Our enemies are obsessed with jamming our OODA Loops. They do not want us to have even a moment to think. An OODA loop is a decision making process: observe–orient–decide–act. We take in information, and we make a decision on how to act to change things. Our enemies keep distracting us with constantly changing information, and we keep getting stuck in the OO stage, never making decisions, never acting to change things, because we are constantly trying to figure out the nature of the trap we are caught in. But that is the trap we are caught in! We end up stuck in endless puzzling debates, making no productive plans to achieve victory in even one small way.
When a fresh news story gets hyped up, and people say “oh oh they are just distracting us”, it is THINKING TIME they are distracting us from. A moment for the dust to settle, for even a minute of propaganda-free time, to be able to make a plan to counter our enemy’s plans. They cannot allow us this minute. We are allowed no firm place to stand. They have to bombard us with useless factoids and storylines 24/7, little rabbit holes and dead-ends and intrigue and drama, or else we might form together into something capable of defeating their psychological operations. Distraction and overload is their primary weapon against us. Unfortunately, we keep falling for this trick.

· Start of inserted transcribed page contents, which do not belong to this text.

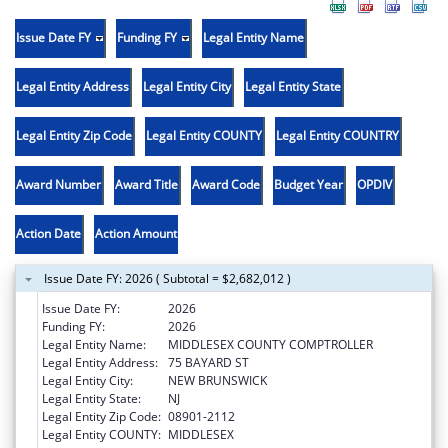
Issue Date FY
Funding FY
Legal Entity Name
Legal Entity Address
Legal Entity City
Legal Entity State
Legal Entity Zip Code
Legal Entity COUNTY
Legal Entity COUNTRY
Award Number
Award Title
Award Code
Budget Year
OPDIV
Action Date
Action Amount
Issue Date FY: 2026 ( Subtotal = $2,682,012 )
Issue Date FY:
2026
Funding FY:
2026
Legal Entity Name:
MIDDLESEX COUNTY COMPTROLLER
Legal Entity Address:
75 BAYARD ST
Legal Entity City:
NEW BRUNSWICK
Legal Entity State:
NJ
Legal Entity Zip Code:
08901-2112
Legal Entity COUNTY:
MIDDLESEX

The OODA loop is the cycle observe–orient–decide–act, developed by military strategist and United States Air Force Colonel John Boyd. Boyd applied the concept to the combat operations process, often at the operational level during military campaigns. It is now also often applied to understand commercial operations and learning processes. The approach explains how agility can overcome raw power in dealing with human opponents. It is especially applicable to cyber security and cyberwarfare.
The OODA loop has become an important concept in litigation, business,law enforcement, and military strategy. According to Boyd, decision-making occurs in a recurring cycle of observe–orient–decide–act. An entity (whether an individual or an organization) that can process this cycle quickly, observing and reacting to unfolding events more rapidly than an opponent, can thereby “get inside” the opponent’s decision cycle and gain the advantage.